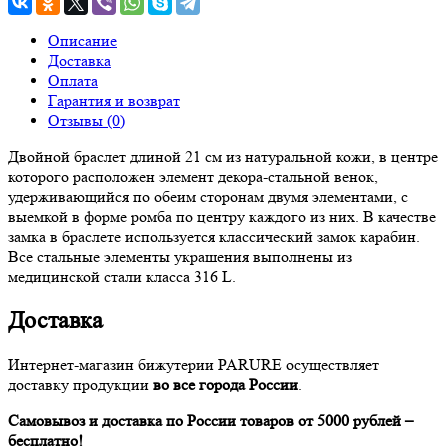
Описание
Доставка
Оплата
Гарантия и возврат
Отзывы (0)
Двойной браслет длиной 21 см из натуральной кожи, в центре
которого расположен элемент декора-стальной венок,
удерживающийся по обеим сторонам двумя элементами, с
выемкой в форме ромба по центру каждого из них. В качестве
замка в браслете используется классический замок карабин.
Все стальные элементы украшения выполнены из
медицинской стали класса 316 L.
Доставка
Интернет-магазин бижутерии PARURE осуществляет
доставку продукции
во все города России
.
Самовывоз и доставка по России товаров от 5000 рублей –
бесплатно!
---------------
◆ **About this exercise**: The answer should consist of every line above, exact and free of images.

◆ **Expected answer**:
Описание
Доставка
Оплата
Гарантия и возврат
Отзывы (0)
Двойной браслет длиной 21 см из натуральной кожи, в центре
которого расположен элемент декора-стальной венок,
удерживающийся по обеим сторонам двумя элементами, с
выемкой в форме ромба по центру каждого из них. В качестве
замка в браслете используется классический замок карабин.
Все стальные элементы украшения выполнены из
медицинской стали класса 316 L.
Доставка
Интернет-магазин бижутерии PARURE осуществляет
доставку продукции
во все города России
.
Самовывоз и доставка по России товаров от 5000 рублей –
бесплатно!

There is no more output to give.